TASK TO COMPLETE
When you transcribe the entries below, begin at their first line and stop after the line containing "gürültülerin arazi kullanım"; pictures stay out.

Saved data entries
┄┄┄┄┄┄┄┄┄┄┄┄┄┄┄┄┄┄┄┄

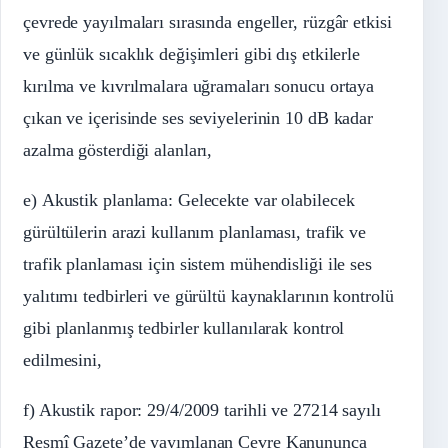
çevrede yayılmaları sırasında engeller, rüzgâr etkisi
ve günlük sıcaklık değişimleri gibi dış etkilerle
kırılma ve kıvrılmalara uğramaları sonucu ortaya
çıkan ve içerisinde ses seviyelerinin 10 dB kadar
azalma gösterdiği alanları,
e) Akustik planlama: Gelecekte var olabilecek
gürültülerin arazi kullanım planlaması, trafik ve
trafik planlaması için sistem mühendisliği ile ses
yalıtımı tedbirleri ve gürültü kaynaklarının kontrolü
gibi planlanmış tedbirler kullanılarak kontrol
edilmesini,
f) Akustik rapor: 29/4/2009 tarihli ve 27214 sayılı
Resmî Gazete’de yayımlanan Çevre Kanununca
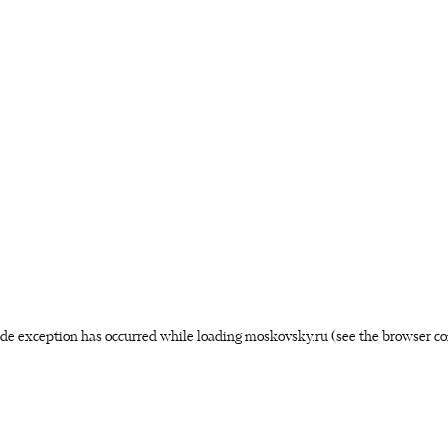
side exception has occurred
while loading
moskovsky.ru
(see the browser co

┄┄┄┄┄┄┄┄┄┄┄┄┄┄┄┄┄┄┄┄

WRITTEN REPLY
çevrede yayılmaları sırasında engeller, rüzgâr etkisi
ve günlük sıcaklık değişimleri gibi dış etkilerle
kırılma ve kıvrılmalara uğramaları sonucu ortaya
çıkan ve içerisinde ses seviyelerinin 10 dB kadar
azalma gösterdiği alanları,
e) Akustik planlama: Gelecekte var olabilecek
gürültülerin arazi kullanım planlaması, trafik ve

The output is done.